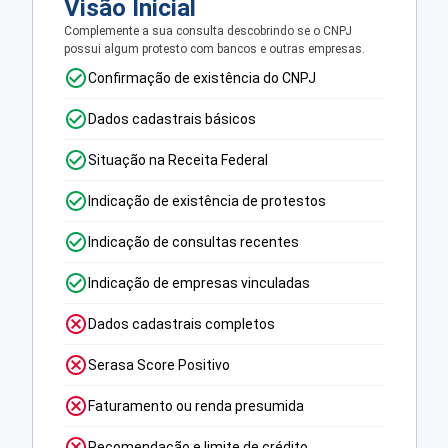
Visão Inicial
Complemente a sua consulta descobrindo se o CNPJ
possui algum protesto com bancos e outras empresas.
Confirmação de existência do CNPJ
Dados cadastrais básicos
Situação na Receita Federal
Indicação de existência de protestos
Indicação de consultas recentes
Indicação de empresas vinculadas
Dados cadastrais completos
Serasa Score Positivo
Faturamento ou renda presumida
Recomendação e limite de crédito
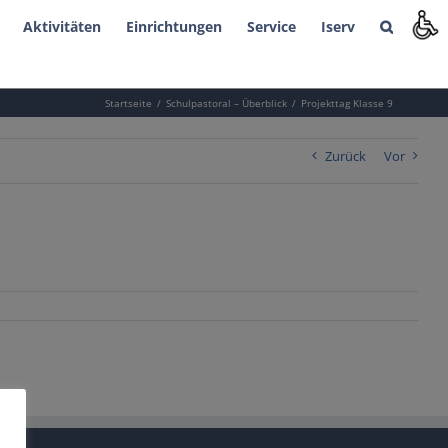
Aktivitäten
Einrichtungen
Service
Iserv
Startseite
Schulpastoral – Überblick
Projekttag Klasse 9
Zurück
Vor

* * *

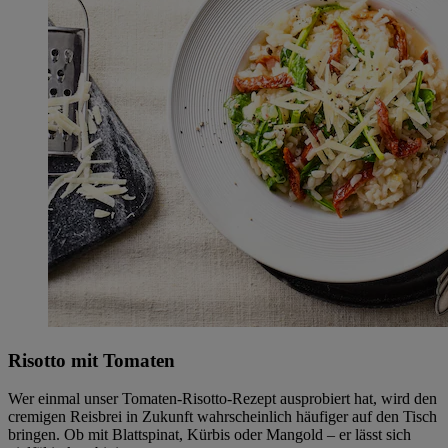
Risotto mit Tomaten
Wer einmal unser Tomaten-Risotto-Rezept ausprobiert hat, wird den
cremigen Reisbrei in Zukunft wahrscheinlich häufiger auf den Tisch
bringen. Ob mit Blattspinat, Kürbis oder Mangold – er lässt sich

Task goal. Copy every line of the data that carries the word "Indicação".

Your response.
Indicação de existência de protestos
Indicação de consultas recentes
Indicação de empresas vinculadas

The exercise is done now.